Damit dies gelingt, seien Hinweise aus den Konzernabteilungen wichtig, sagt Ramesohl: „Unsere Business Units nutzen oft sehr spezielle Technologien und haben spezifische Herausforderungen. Wenn wir diese kennen, können wir bei den Start-ups, die wir sehen, nach den besten Lösungen suchen.“ Genau zu wissen, was man von einer Venture-Client-Kooperation erwartet, ist auch für Berater Gimmy einer der wichtigsten Erfolgsfaktoren. Sonst liefert das Produkt des Start-ups womöglich die Antwort auf eine Frage, die im Konzern niemand gestellt hat.

Es ist wenig sinnvoll, wenn ein Venture Scout sich als verlängerter Vertriebsarm eines Start-ups positioniert und dessen Lösung in die Fachabteilung drückt.

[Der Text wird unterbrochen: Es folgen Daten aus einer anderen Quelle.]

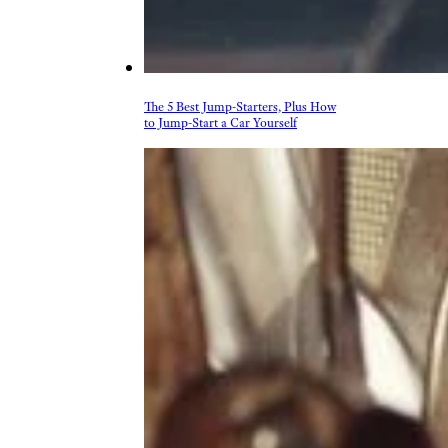
More Topics in
Shopping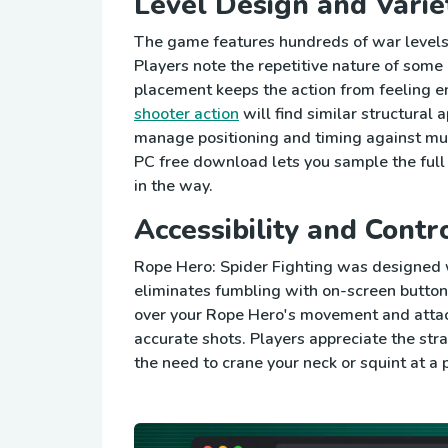
Level Design and Varie
The game features hundreds of war levels,
Players note the repetitive nature of some 
placement keeps the action from feeling en
shooter action
will find similar structura
manage positioning and timing against mult
PC free download lets you sample the full 
in the way.
Accessibility and Contr
Rope Hero: Spider Fighting was designed w
eliminates fumbling with on-screen button
over your Rope Hero's movement and attack
accurate shots. Players appreciate the st
the need to crane your neck or squint at a 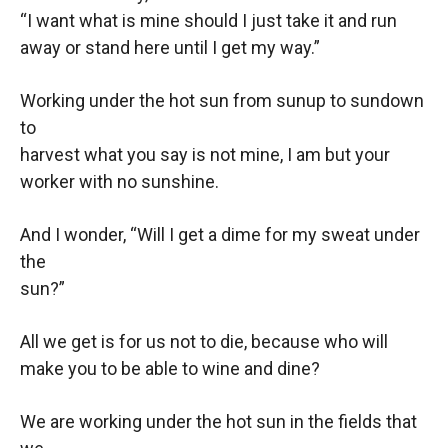
“I want what is mine should I just take it and run
away or stand here until I get my way.”
Working under the hot sun from sunup to sundown
to
harvest what you say is not mine, I am but your
worker with no sunshine.
And I wonder, “Will I get a dime for my sweat under
the
sun?”
All we get is for us not to die, because who will
make you to be able to wine and dine?
We are working under the hot sun in the fields that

Gregor Gimmy, CEO von 27Pilots

„Es ist wenig sinnvoll, wenn ein Venture Scout sich als verlängerter Vertriebsarm eines Start-ups positioniert und dessen Lösung in die Fachabteilung drückt“, sagt Gimmy. Stattdessen sollten die Herausforderungen der operativen Einheiten im Fokus stehen. „Sie sollten es auch sein, die letztlich über eine Kooperation entscheiden.“ Die Produkte werden dann üblicherweise zunächst im kleinen Rahmen in einer Pilotphase eingesetzt, die zumeist zwischen einem und vier Monaten dauert.

Die finanziellen Hürden sind beim Venture Clienting eher niedrig: „Bei Softwarelösungen liegen die Beträge für die Pilotphase häufig um 25.000 Euro, bei etwas aufwendiger zu integrierender Hardware können es auch mal 50.000 Euro sein“, sagt Gimmy. Er rät, bei Venture Clienting auf hochbewertete Start-ups zu setzen. Dies signalisiere, dass der Investorenkonsens dem Unternehmen eine hohe Erfolgschance beimisst. Auch ein Blick auf die Investorenliste gebe Hinweise: „Wenn prominente Geldgeber hinter dem Start-up stehen, kann man sichergehen, dass es sich gegen große Konkurrenz durchgesetzt hat und intensiv geprüft wurde.“

Wer disruptiert wen?

Bei Bosch setzt Ramesohl für Kooperationen üblicherweise auf Start-ups in einer reiferen Phase: „Das Produkt muss so stabil sein, dass die aufnehmende Business Unit in der Gruppe es sofort einsetzen kann.“ Für Einschätzungen zu möglichen Partnern seien auch Hinweise aus dem Venture-Ökosystem hilfreich. Die Erfolgsquote der Projekte, die Bosch in einer Pilotphase einem Proof of Concept unterzieht, schätzt Ramesohl je nach Einsatzgebiet und Region auf 20 bis 50%.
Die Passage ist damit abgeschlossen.